(Extracted page text data)
------------------------------------------------------------

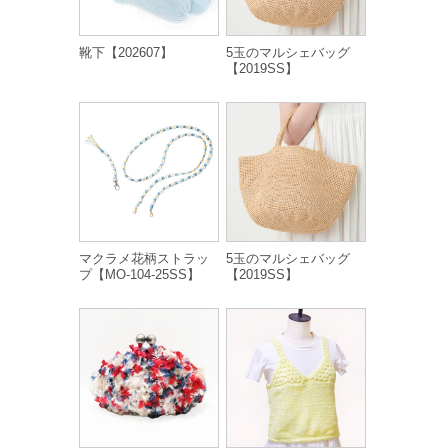
靴下【202607】
5玉のマルシェバッグ
【2019SS】
マクラメ花柄ストラッ
5玉のマルシェバッグ
プ【MO-104-25SS】
【2019SS】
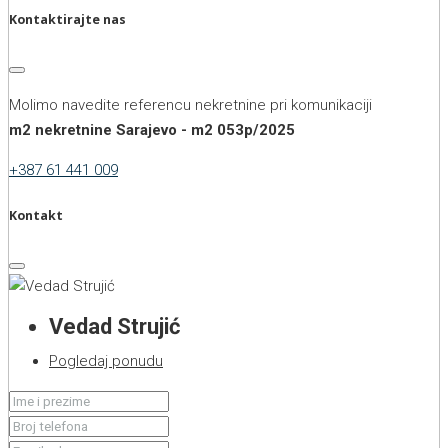
Kontaktirajte nas
Molimo navedite referencu nekretnine pri komunikaciji
m2 nekretnine Sarajevo - m2 053p/2025
+387 61 441 009
Kontakt
Vedad Strujić
Pogledaj ponudu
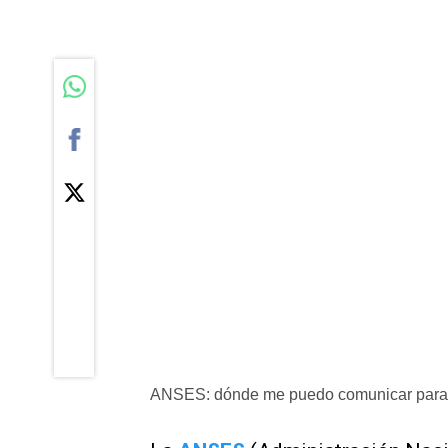
ANSES: dónde me puedo comunicar para r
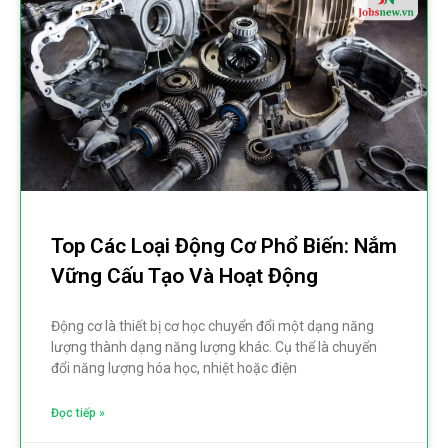
Top Các Loại Động Cơ Phổ Biến: Nắm
Vững Cấu Tạo Và Hoạt Động
Động cơ là thiết bị cơ học chuyển đổi một dạng năng
lượng thành dạng năng lượng khác. Cụ thể là chuyển
đổi năng lượng hóa học, nhiệt hoặc điện
Đọc tiếp »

------------------------------------------------------------

> _DIRECTIONS_: Transcribe the records above exactly, leaving every picture out of the copy.

> _ANSWER BOX_:
靴下【202607】
5玉のマルシェバッグ
【2019SS】
マクラメ花柄ストラッ
5玉のマルシェバッグ
プ【MO-104-25SS】
【2019SS】
Kontaktirajte nas
Molimo navedite referencu nekretnine pri komunikaciji
m2 nekretnine Sarajevo - m2 053p/2025
+387 61 441 009
Kontakt
Vedad Strujić
Pogledaj ponudu
ANSES: dónde me puedo comunicar para r
Top Các Loại Động Cơ Phổ Biến: Nắm
Vững Cấu Tạo Và Hoạt Động
Động cơ là thiết bị cơ học chuyển đổi một dạng năng
lượng thành dạng năng lượng khác. Cụ thể là chuyển
đổi năng lượng hóa học, nhiệt hoặc điện
Đọc tiếp »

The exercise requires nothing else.